Congenital vertical talus is a rare foot deformity. The hindfoot is valgus and equinus, the midfoot is dorsiflexed and forefoot is abducted due to a fixed dorsal dislocation of the navicular on the head of the talus and the cuboid on the anterior part of the calcaneus. The epidemiology and etiology of vertical talus is unknown. Dobbs et al. (J Bone Joint Surg Am 88(6):1192–200, 2006) described a minimally invasive alternative which allowed to avoid the need for extensive soft tissue release procedures in treatment of congenital vertical talus. Eleven congenital vertical talus feet (group 5 according to Hamanishi) in eight children (four boys and four girls) constituted the study material. Upon the diagnosis, the patients’ age ranged from 5 to 26 months old (the mean – 14.6). The treatment involved serial manipulation and casting according to the reverse Ponseti method (from 4 to 7 casts) followed by a minimally invasive approach consisting in temporary stabilization of the talonavicular joint with the use of K-wire and Achilles tenotomy according to the Dobbs technique. Then patients continued the shoe and bar program for 2 years. The X-ray measurements on lateral radiographic included the talocalcaneal angle, tibiotalar angle and talar axis—first metatarsal base angle whereas AP radiographic images—the talocalcaneal angle and talar axis—first metatarsal angle. The Wilcoxon test was used to compare dependent variables. The final clinical assessment made during the last follow-up (the mean: 35.8 months, the range: 25–52) revealed that neutral position of the foot and normal range of motion were observed in ten cases and recurrence of foot deformity in one case. The last X-ray examination showed normalization all of radiological parameters, except for one case, and examined parameters were statistically significant. The minimally invasive technique described by Dobbs should be the first option in treatment of congenital vertical talus. It allows to reduce the talonavicular joint, brings good results and preserves foot mobility. The attention should be put on early diagnosis.

Introduction

Congenital vertical talus is a rare foot deformity. The hindfoot is valgus and equinus, the midfoot is dorsiflexed and forefoot is abducted due to a fixed dorsal dislocation of the navicular on the head of the talus and the cuboid on the anterior part of the calcaneus. The condition usually misdiagnosed during first weeks or months of newborn life, which is contributed to difficulty in differentiating between the foot abnormality and other more common positional foot anomalies, such as calcaneovalgus deformity, oblique talus or flexible flatfoot [1, 2]. An X-ray of foot is necessary so as to set a proper diagnosis which can be a challenge in early life. The epidemiology and etiology of vertical talus is unknown, the estimated prevalence is 1 in 10,000 live births [3]. A typical surgical management for vertical talus used to be intensive and long. The posterolateral approach which allowed to extend the correction with medial access (one-stage or two-stage approach) or Cincinnati surgical approach were used to restore a normal, anatomical foot. It could lead to a complication including both undercorrection and overcorrection of the deformity, stiffness caused by extensive soft tissue release [4, 5]. Finally, early degenerative joint changes in the foot bones were observed. Dobbs et al., in 2006, described a minimally invasive alternative which allowed to avoid performing extensive soft tissue release procedures in treatment of congenital vertical talus [1].

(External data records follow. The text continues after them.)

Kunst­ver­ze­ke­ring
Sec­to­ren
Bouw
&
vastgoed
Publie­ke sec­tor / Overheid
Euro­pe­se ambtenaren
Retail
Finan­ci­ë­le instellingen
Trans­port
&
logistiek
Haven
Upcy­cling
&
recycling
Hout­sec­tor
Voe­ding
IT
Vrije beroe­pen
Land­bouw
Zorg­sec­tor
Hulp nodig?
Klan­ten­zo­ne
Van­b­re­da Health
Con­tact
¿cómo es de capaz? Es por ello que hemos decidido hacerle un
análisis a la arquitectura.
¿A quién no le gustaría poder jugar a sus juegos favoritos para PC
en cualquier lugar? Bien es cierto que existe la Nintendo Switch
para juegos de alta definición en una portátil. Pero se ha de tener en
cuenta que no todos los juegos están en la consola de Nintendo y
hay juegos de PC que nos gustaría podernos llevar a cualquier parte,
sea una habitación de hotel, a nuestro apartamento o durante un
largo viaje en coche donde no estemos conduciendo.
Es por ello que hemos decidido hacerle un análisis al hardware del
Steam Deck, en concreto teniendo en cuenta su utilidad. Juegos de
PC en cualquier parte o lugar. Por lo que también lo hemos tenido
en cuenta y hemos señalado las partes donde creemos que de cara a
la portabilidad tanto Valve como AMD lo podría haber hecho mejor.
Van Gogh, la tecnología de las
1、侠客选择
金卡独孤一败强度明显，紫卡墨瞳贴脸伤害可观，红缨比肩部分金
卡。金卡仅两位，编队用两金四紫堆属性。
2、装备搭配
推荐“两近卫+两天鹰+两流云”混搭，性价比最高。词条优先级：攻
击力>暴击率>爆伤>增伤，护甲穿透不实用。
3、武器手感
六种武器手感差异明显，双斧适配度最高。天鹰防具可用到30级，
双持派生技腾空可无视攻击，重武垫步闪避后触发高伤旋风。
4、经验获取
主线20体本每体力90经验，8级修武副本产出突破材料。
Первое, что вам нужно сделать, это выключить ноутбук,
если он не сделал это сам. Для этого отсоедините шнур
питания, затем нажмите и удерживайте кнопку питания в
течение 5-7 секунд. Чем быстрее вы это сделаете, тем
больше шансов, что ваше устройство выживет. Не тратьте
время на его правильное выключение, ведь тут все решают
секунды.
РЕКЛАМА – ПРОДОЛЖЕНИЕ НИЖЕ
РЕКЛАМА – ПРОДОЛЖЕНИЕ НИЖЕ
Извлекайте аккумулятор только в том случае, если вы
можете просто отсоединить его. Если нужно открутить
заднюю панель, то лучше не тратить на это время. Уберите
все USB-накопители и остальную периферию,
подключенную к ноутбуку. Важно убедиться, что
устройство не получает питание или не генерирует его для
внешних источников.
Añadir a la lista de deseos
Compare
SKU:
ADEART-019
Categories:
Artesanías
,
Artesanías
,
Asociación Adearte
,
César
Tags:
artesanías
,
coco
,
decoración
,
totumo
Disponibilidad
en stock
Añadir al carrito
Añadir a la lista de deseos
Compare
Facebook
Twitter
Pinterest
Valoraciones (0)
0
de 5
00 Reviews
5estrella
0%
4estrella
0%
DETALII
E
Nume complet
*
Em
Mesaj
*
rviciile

The aim of this study is to present clinical and radiological results by using a minimally invasive procedures in treatment of congenital vertical talus.

Methods

Eleven congenital vertical talus feet in eight children (four boys and four girls) constituted the study material. The children did not demonstrate any other health condition, such as: neural tube defects, neuromuscular disorders, malformation syndromes and chromosomal aberrations—group 5 according to Hamanishi [6]. Children were treated consistently by senior author with the application of the Dobbs method. The etiology of foot deformity did not change to the end of the observation. What is worth stressing is the fact that we did not observe generalized joint laxity. In one case we simultaneously observed bilateral vertical talus and bilateral DDH (type IIIa according to the Graff classification), which was successfully treated with a Pavlik harness. Upon the diagnosis, the patients’ age ranged from 5 to 26 months old (the mean: 14.6). A clinical examination revealed a hindfoot equinus and valgus, forefoot dorsiflexion and abduction in all cases. A convex plantar surface (rocker-bottom) was not so clearly visible because of thick fat pad which covered the foot, particularly in older babies. The deformity was rigid with a certain degree of flexibility between the navicular and talar head with plantar flexion of the forefoot. A radiographic evaluation includes weight-bearing (a mimic weight-bearing in younger patients) AP, a lateral view of the foot and a lateral view of the foot in the maximum plantar flexion. Lateral radiographic measurements include the talocalcaneal angle, tibiotalar angle and talar axis—first metatarsal base angle (TAMBA) and on AP radiographs show—the talocalcaneal angle and talar axis—first metatarsal angle (Table 1) [6].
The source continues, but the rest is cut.